Die Zukunft der QVC Group steht in Frage. Der US-amerikanische Multimedia-Händler und Live-Shopping-Spezialist hat eingeräumt, dass er seinen Jahresbericht nicht bei der Börsenaufsichtsbehörde SEC einreichen konnte.

Am 31. März teilte der Konzern mit, dass er zusätzliche Zeit benötige, um bestimmte Unterlagen zusammenzustellen und zu analysieren.
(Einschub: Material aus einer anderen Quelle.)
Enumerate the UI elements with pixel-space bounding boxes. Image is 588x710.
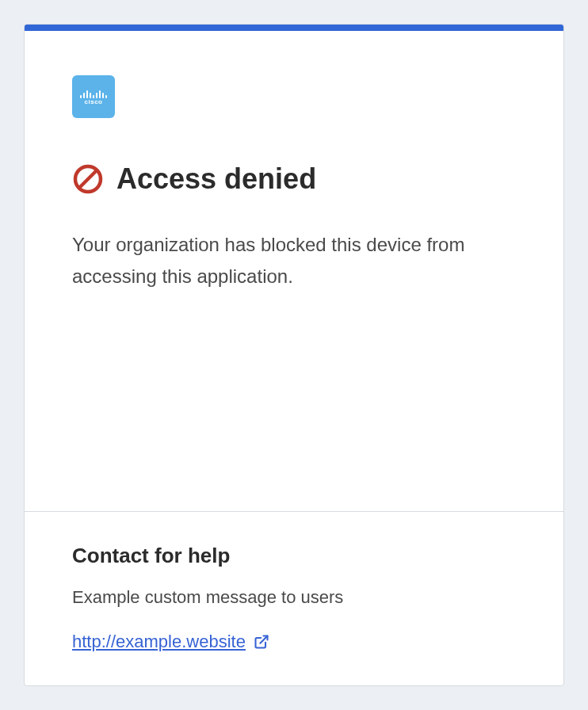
brand-logo-bars: [80, 89, 107, 98]
accent-bar: [25, 25, 563, 31]
access-denied-card: cisco Access denied Your organization ha…: [24, 24, 564, 686]
help-footer: Contact for help Example custom message …: [25, 511, 563, 685]
page-message: Your organization has blocked this devic…: [72, 229, 516, 292]
brand-logo: cisco: [72, 75, 115, 118]
external-link-icon: [254, 634, 269, 650]
help-link[interactable]: http://example.website: [72, 632, 246, 652]
page-title: Access denied: [116, 162, 316, 196]
help-link-container: http://example.website: [72, 632, 269, 652]
svg-line-2: [260, 636, 267, 643]
prohibited-icon: [72, 163, 104, 195]
card-content: cisco Access denied Your organization ha…: [25, 31, 563, 511]
help-message: Example custom message to users: [72, 587, 516, 608]
title-row: Access denied: [72, 162, 516, 196]
brand-logo-text: cisco: [85, 99, 103, 105]
help-heading: Contact for help: [72, 544, 516, 568]
svg-line-1: [79, 170, 97, 188]
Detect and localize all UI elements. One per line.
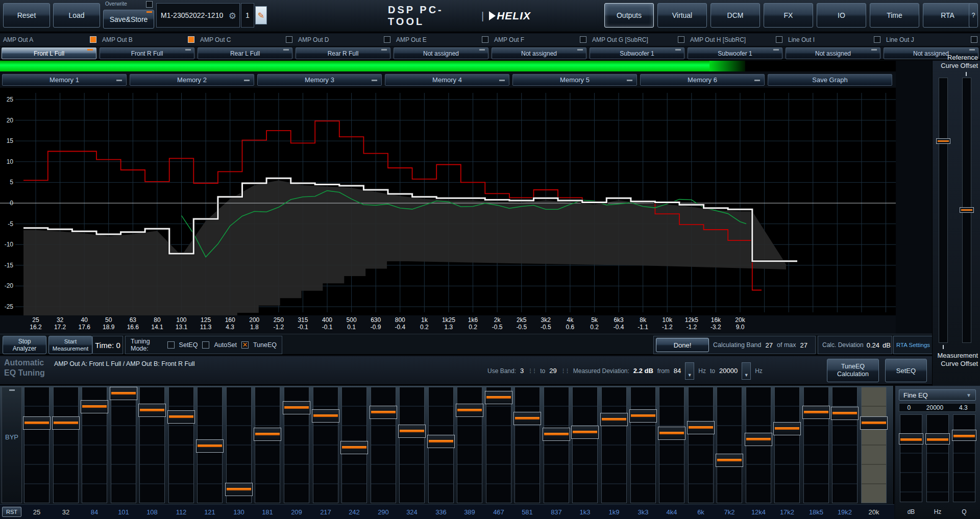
- eq-band-handle-130[interactable]: [225, 483, 253, 496]
- channel-button-not-assigned-8[interactable]: Not assigned: [786, 47, 880, 59]
- fine-eq-track-hz[interactable]: [926, 414, 949, 502]
- eq-band-track-18k5[interactable]: [803, 387, 829, 503]
- nav-dcm-button[interactable]: DCM: [710, 3, 760, 28]
- channel-link-checkbox-2[interactable]: [188, 36, 194, 43]
- eq-band-handle-112[interactable]: [167, 410, 195, 424]
- channel-link-checkbox-6[interactable]: [580, 36, 586, 43]
- eq-band-handle-4k4[interactable]: [658, 427, 685, 440]
- tuneeq-calculation-button[interactable]: TuneEQCalculation: [827, 359, 879, 382]
- eq-band-track-19k2[interactable]: [832, 387, 857, 503]
- eq-band-handle-242[interactable]: [340, 441, 368, 454]
- eq-band-handle-19k2[interactable]: [831, 407, 859, 420]
- nav-io-button[interactable]: IO: [817, 3, 866, 28]
- channel-button-subwoofer-1-6[interactable]: Subwoofer 1: [590, 47, 684, 59]
- nav-rta-button[interactable]: RTA: [923, 3, 972, 28]
- eq-band-handle-101[interactable]: [110, 387, 137, 400]
- reset-eq-button[interactable]: RST: [2, 507, 21, 517]
- eq-band-handle-837[interactable]: [543, 428, 570, 441]
- tuning-mode-checkbox-seteq[interactable]: [167, 341, 175, 349]
- memory-1-button[interactable]: Memory 1: [2, 74, 127, 86]
- nav-outputs-button[interactable]: Outputs: [604, 3, 654, 28]
- fine-eq-selector[interactable]: Fine EQ▼: [899, 389, 976, 401]
- eq-band-track-3k3[interactable]: [630, 387, 656, 503]
- channel-link-checkbox-4[interactable]: [384, 36, 390, 43]
- reference-curve-offset-slider[interactable]: [939, 78, 948, 343]
- eq-band-track-467[interactable]: [486, 387, 511, 503]
- eq-band-handle-3k3[interactable]: [629, 409, 657, 423]
- channel-button-rear-l-full-2[interactable]: Rear L Full: [198, 47, 292, 59]
- freq-from-dropdown[interactable]: ▼: [685, 362, 694, 380]
- eq-band-handle-121[interactable]: [196, 439, 224, 453]
- channel-link-checkbox-9[interactable]: [874, 36, 880, 43]
- eq-band-track-112[interactable]: [168, 387, 194, 503]
- reference-offset-handle[interactable]: [936, 138, 950, 144]
- eq-band-track-181[interactable]: [255, 387, 280, 503]
- load-button[interactable]: Load: [53, 3, 100, 28]
- tuning-mode-checkbox-autoset[interactable]: [202, 341, 209, 349]
- eq-band-track-17k2[interactable]: [774, 387, 800, 503]
- stop-analyzer-button[interactable]: StopAnalyzer: [3, 336, 46, 354]
- help-button[interactable]: ?: [969, 3, 978, 28]
- eq-band-handle-20k[interactable]: [860, 416, 888, 430]
- fine-eq-track-q[interactable]: [953, 414, 975, 502]
- fine-eq-handle-hz[interactable]: [925, 433, 950, 444]
- eq-band-handle-25[interactable]: [23, 416, 51, 430]
- eq-band-track-837[interactable]: [544, 387, 569, 503]
- eq-band-track-25[interactable]: [24, 387, 50, 503]
- memory-2-button[interactable]: Memory 2: [130, 74, 254, 86]
- channel-link-checkbox-3[interactable]: [286, 36, 292, 43]
- eq-band-track-290[interactable]: [371, 387, 396, 503]
- save-graph-button[interactable]: Save Graph: [768, 74, 892, 86]
- gear-icon[interactable]: ⚙: [229, 11, 236, 21]
- memory-3-button[interactable]: Memory 3: [257, 74, 382, 86]
- channel-link-checkbox-8[interactable]: [776, 36, 782, 43]
- seteq-button[interactable]: SetEQ: [885, 359, 927, 382]
- eq-band-track-4k4[interactable]: [659, 387, 684, 503]
- eq-band-handle-1k3[interactable]: [571, 426, 599, 439]
- done-button[interactable]: Done!: [656, 338, 709, 352]
- nav-virtual-button[interactable]: Virtual: [657, 3, 707, 28]
- eq-band-handle-12k4[interactable]: [745, 433, 772, 446]
- eq-band-track-1k9[interactable]: [601, 387, 627, 503]
- channel-button-front-r-full-1[interactable]: Front R Full: [100, 47, 194, 59]
- channel-link-checkbox-5[interactable]: [482, 36, 488, 43]
- eq-band-handle-17k2[interactable]: [773, 422, 801, 435]
- channel-link-checkbox-trailing[interactable]: [971, 36, 977, 43]
- eq-band-handle-1k9[interactable]: [600, 413, 628, 426]
- eq-band-handle-84[interactable]: [81, 400, 108, 413]
- eq-band-handle-209[interactable]: [283, 401, 310, 414]
- channel-button-not-assigned-4[interactable]: Not assigned: [394, 47, 488, 59]
- config-number-field[interactable]: 1: [241, 3, 254, 28]
- channel-link-checkbox-1[interactable]: [90, 36, 96, 43]
- nav-time-button[interactable]: Time: [870, 3, 919, 28]
- eq-band-handle-181[interactable]: [254, 428, 281, 441]
- nav-fx-button[interactable]: FX: [764, 3, 813, 28]
- eq-band-track-324[interactable]: [399, 387, 425, 503]
- tuning-mode-checkbox-tuneeq[interactable]: [241, 341, 249, 349]
- band-from-spinner[interactable]: ⋮⋮: [528, 368, 536, 374]
- eq-band-handle-32[interactable]: [52, 416, 80, 430]
- eq-band-handle-467[interactable]: [485, 391, 512, 404]
- reset-button[interactable]: Reset: [3, 3, 50, 28]
- eq-band-track-581[interactable]: [514, 387, 540, 503]
- channel-button-subwoofer-1-7[interactable]: Subwoofer 1: [688, 47, 782, 59]
- eq-band-track-6k[interactable]: [688, 387, 714, 503]
- eq-band-track-1k3[interactable]: [572, 387, 598, 503]
- channel-button-rear-r-full-3[interactable]: Rear R Full: [296, 47, 390, 59]
- edit-note-button[interactable]: ✎: [255, 6, 267, 24]
- channel-button-not-assigned-5[interactable]: Not assigned: [492, 47, 586, 59]
- freq-from-value[interactable]: 84: [674, 367, 681, 375]
- eq-band-handle-581[interactable]: [513, 412, 541, 425]
- start-measurement-button[interactable]: StartMeasurement: [48, 336, 92, 354]
- overwrite-checkbox[interactable]: [146, 1, 153, 8]
- eq-band-handle-336[interactable]: [427, 435, 455, 448]
- eq-band-track-20k[interactable]: [861, 387, 887, 503]
- channel-button-front-l-full-0[interactable]: Front L Full: [2, 47, 96, 59]
- eq-band-track-7k2[interactable]: [717, 387, 742, 503]
- fine-eq-track-db[interactable]: [900, 414, 922, 502]
- band-to-spinner[interactable]: ⋮⋮: [561, 368, 569, 374]
- eq-band-track-101[interactable]: [111, 387, 136, 503]
- memory-6-button[interactable]: Memory 6: [640, 74, 765, 86]
- eq-band-handle-290[interactable]: [370, 406, 397, 419]
- use-band-from[interactable]: 3: [520, 367, 524, 375]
Auch die endgültigen Angaben für den Bericht müssten noch fertiggestellt werden. Dies geschehe vor dem Hintergrund der „laufenden Gespräche und Verhandlungen mit den Kreditgebern des Unternehmens und der damit verbundenen Unsicherheit“.

Das Management wird voraussichtlich offenlegen, dass „erhebliche Zweifel an der Fähigkeit des Unternehmens zur Fortführung der Geschäftstätigkeit bestehen“, heißt es in dem Antrag weiter. Dies deutet darauf hin, dass die für den Weiterbetrieb erforderlichen Mittel fehlen könnten.

QVC hat auch die Ergebnisse für das vierte Quartal und das Gesamtjahr 2025 noch nicht veröffentlicht. Bereits im Februar bestätigte das Unternehmen, die Veröffentlichung dieser Berichte verschoben zu haben.

Das Unternehmen verzeichnete im vergangenen Jahr einen stetigen Umsatzrückgang. Für das dritte Quartal meldete es ein Minus von sechs Prozent. Der Abwärtstrend betraf alle Kategorien wie etwa Bekleidung (-4 Prozent), Accessoires (-6 Prozent) und Schmuck (-3 Prozent).

Probleme zeichneten sich jedoch bereits Anfang 2025 ab, als der Konzern Pläne zum Abbau von rund 900 Stellen als Teil einer umfassenden Reorganisation ankündigte. Der Schritt folgte auf einen Umsatzrückgang um sechs Prozent und einen gestiegenen Verlust von 809 Millionen US-Dollar (692 Millionen Euro) im Geschäftsjahr 2024.

Die QVC-Gruppe hatte zuvor versucht, sich als „Live Social Shopping Company“ neu zu positionieren. Als Reaktion auf die schwindenden Zuschauer:innenzahlen des traditionellen Fernsehens verlagerte der Konzern seinen Fokus auf aufstrebende digitale Plattformen.